### Extracted data entries
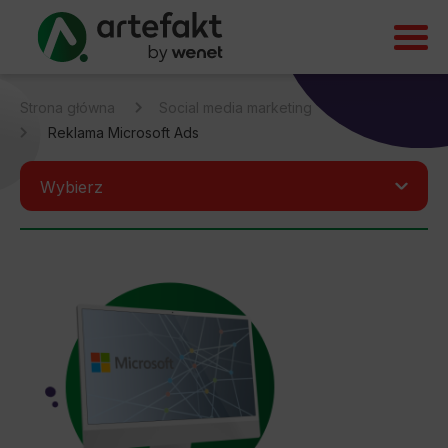
Strona główna
Social media marketing
Reklama Microsoft Ads
Wybierz
Reklama Facebook Ads
Reklama TikTok Ads
Reklama LinkedIn Ads
Reklama Microsoft Ads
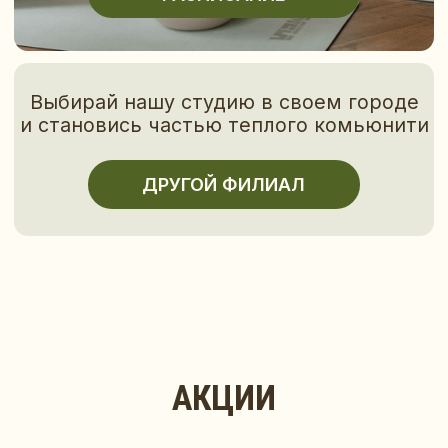
ДРУГОЙ ФИЛИАЛ
АКЦИИ
ВАШ ПУТЬ
К ГАРМОНИИ ТЕЛА И ДУШИ
ЧЕРЕЗ
УНИКАЛЬНЫЕ МЕТОДИКИ
РАСТЯЖКИ
И ФИТНЕСА НАЧИНАЕТСЯ ЗДЕСЬ
ПРОБНОЕ ЗАНЯТИЕ
-15
В ПОДАРОК
ПРИ ПОКУПКЕ АБОНЕМЕНТА
В ДЕНЬ РОЖДЕН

### EXERCISE DIRECTIONS
Find "ДРУГОЙ ФИЛИАЛ" in the records above. Repeat its line and every later line exactly, through the last one.

### FINISHED EXERCISE
ДРУГОЙ ФИЛИАЛ
АКЦИИ
ВАШ ПУТЬ
К ГАРМОНИИ ТЕЛА И ДУШИ
ЧЕРЕЗ
УНИКАЛЬНЫЕ МЕТОДИКИ
РАСТЯЖКИ
И ФИТНЕСА НАЧИНАЕТСЯ ЗДЕСЬ
ПРОБНОЕ ЗАНЯТИЕ
-15
В ПОДАРОК
ПРИ ПОКУПКЕ АБОНЕМЕНТА
В ДЕНЬ РОЖДЕН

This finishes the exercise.